Chapter 7

Python + Word — Batch Document Generation and Processing

Chapter 7: Python Word Automation — Batch Contracts, Reports & Notices

HR needs to send performance notices to hundreds of employees at year-end. Legal needs to generate batches of uniformly formatted contracts. Sales needs personalized quotes in Word format for every client. All of this repetitive work takes Python just minutes. This chapter covers the document structure of python-docx, the docxtpl template engine for batch generation, and advanced topics including image insertion, table manipulation, and Word-to-PDF conversion.

python-docx Basics: Document Structure

Installation

Terminal

pip install python-docx docxtpl

The Four-Level Hierarchy

Document: The .docx file itself — the root container for everything
Paragraph: Documents are made of paragraphs — body text, headings, list items
Run: A contiguous stretch of text within a paragraph that shares the same formatting. One paragraph can have many runs — each run can have independent font, color, and bold settings
Table: Rows and cells; each cell contains paragraphs

Key concept: The Run is the smallest text unit in a Word document. "Hello World" might be one Run or two separate Runs ("Hello " and "World") depending on whether they share identical formatting. This matters enormously when doing search-and-replace.

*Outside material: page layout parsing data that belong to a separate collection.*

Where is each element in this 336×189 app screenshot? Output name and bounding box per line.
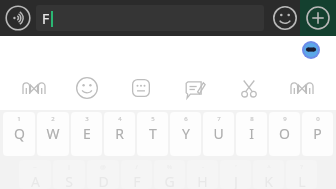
staticText: 0 <box>316 115 320 123</box>
staticText: 8 <box>250 115 254 123</box>
button[interactable]: Sticker <box>121 68 161 108</box>
button[interactable]: 6 <box>170 112 201 156</box>
button[interactable]: Bitmoji 2 <box>282 68 322 108</box>
staticText: A <box>31 172 40 189</box>
button[interactable]: 0 <box>302 112 333 156</box>
button[interactable]: Voice message <box>4 4 32 32</box>
staticText: P <box>313 124 322 143</box>
button[interactable]: 7 <box>203 112 234 156</box>
button[interactable]: 2 <box>37 112 69 156</box>
staticText: 6 <box>184 115 188 123</box>
staticText: 4 <box>118 115 122 123</box>
staticText: R <box>115 124 124 143</box>
button[interactable]: Add <box>300 0 336 36</box>
staticText: E <box>83 124 91 143</box>
staticText: W <box>46 124 60 143</box>
button[interactable]: 5 <box>137 112 168 156</box>
button[interactable]: Scissors <box>229 68 269 108</box>
staticText: U <box>213 124 224 143</box>
staticText: 7 <box>217 115 221 123</box>
button[interactable]: F <box>36 5 264 31</box>
staticText: 5 <box>151 115 155 123</box>
staticText: T <box>149 124 157 143</box>
button[interactable]: 4 <box>104 112 135 156</box>
staticText: O <box>279 124 290 143</box>
staticText: Q <box>14 124 25 143</box>
button[interactable]: Avatar <box>302 41 320 59</box>
staticText: K <box>264 172 273 189</box>
staticText: 2 <box>51 115 55 123</box>
button[interactable]: 1 <box>3 112 35 156</box>
button[interactable]: Bitmoji <box>14 68 54 108</box>
staticText: S <box>65 172 73 189</box>
staticText: F <box>133 172 141 189</box>
button[interactable]: Emoji <box>270 3 300 33</box>
staticText: 3 <box>85 115 89 123</box>
staticText: F <box>42 9 50 28</box>
staticText: Y <box>182 124 190 143</box>
button[interactable]: Draw <box>175 68 215 108</box>
staticText: 9 <box>283 115 287 123</box>
button[interactable]: 9 <box>269 112 300 156</box>
staticText: J <box>234 172 238 189</box>
staticText: I <box>249 124 254 143</box>
staticText: L <box>298 172 306 189</box>
staticText: D <box>98 172 109 189</box>
staticText: H <box>197 172 208 189</box>
button[interactable]: 3 <box>71 112 102 156</box>
button[interactable]: Emoji <box>67 68 107 108</box>
button[interactable]: 8 <box>236 112 267 156</box>
staticText: G <box>164 172 175 189</box>
staticText: 1 <box>17 115 21 123</box>
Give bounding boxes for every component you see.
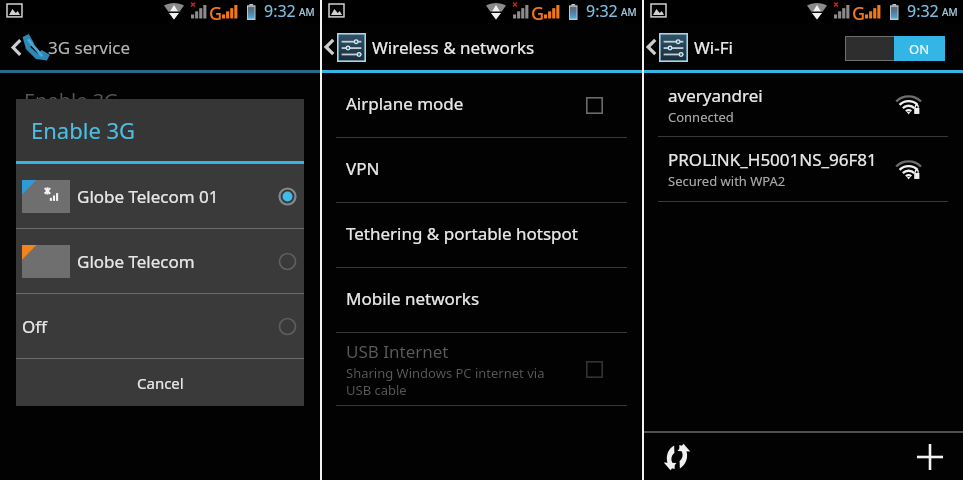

Creating a Document with Formatting

create_basic_doc.py

from docx import Document
from docx.shared import Pt, RGBColor, Inches
from docx.enum.text import WD_ALIGN_PARAGRAPH

doc = Document()

# Heading
heading = doc.add_heading('Performance Notice', level=1)
heading.alignment = WD_ALIGN_PARAGRAPH.CENTER

# Paragraph with styled run
p = doc.add_paragraph()
run = p.add_run('Dear John Smith,')
run.font.size = Pt(12)
run.font.bold = True
run.font.color.rgb = RGBColor(0x1F, 0x2D, 0x3D)

# Body paragraph
p2 = doc.add_paragraph(
    'Following the annual performance review, your rating has been '
    'assessed as Grade A. Congratulations.'
)
p2.alignment = WD_ALIGN_PARAGRAPH.JUSTIFY
p2.paragraph_format.space_before = Pt(6)
p2.paragraph_format.space_after = Pt(12)
p2.paragraph_format.line_spacing = Pt(20)

doc.save('notice.docx')

Common Formatting Quick Reference

Operation	Code
Bold	`run.font.bold = True`
Italic	`run.font.italic = True`
Underline	`run.font.underline = True`
Font size (pt)	`run.font.size = Pt(14)`
Font color	`run.font.color.rgb = RGBColor(255, 0, 0)`
Font name	`run.font.name = 'Arial'`
Center align	`p.alignment = WD_ALIGN_PARAGRAPH.CENTER`
Right align	`p.alignment = WD_ALIGN_PARAGRAPH.RIGHT`

Template + Data Fill: Batch Generation with docxtpl

python-docx is great for building documents from scratch, but controlling every style detail via code is tedious. The professional approach: design your document in Word (with company branding, signatures, seals), add Jinja2 template tags for variable content, then use docxtpl to fill in data and generate hundreds of documents automatically.

Template Syntax

{{"{{"}}name{{"}}"}} — output a variable
{%p if condition %}...{%p endif %} — conditional paragraphs
{%tr for item in list %}...{%tr endfor %} — loop over table rows

Word may split your tags across multiple Runs. If you type {{"{{"}}name{{"}}"}} and Word's autocorrect fires, the braces may end up in separate Runs internally, breaking template rendering. Disable autocorrect or use docxtpl's built-in template validation to check for split tags.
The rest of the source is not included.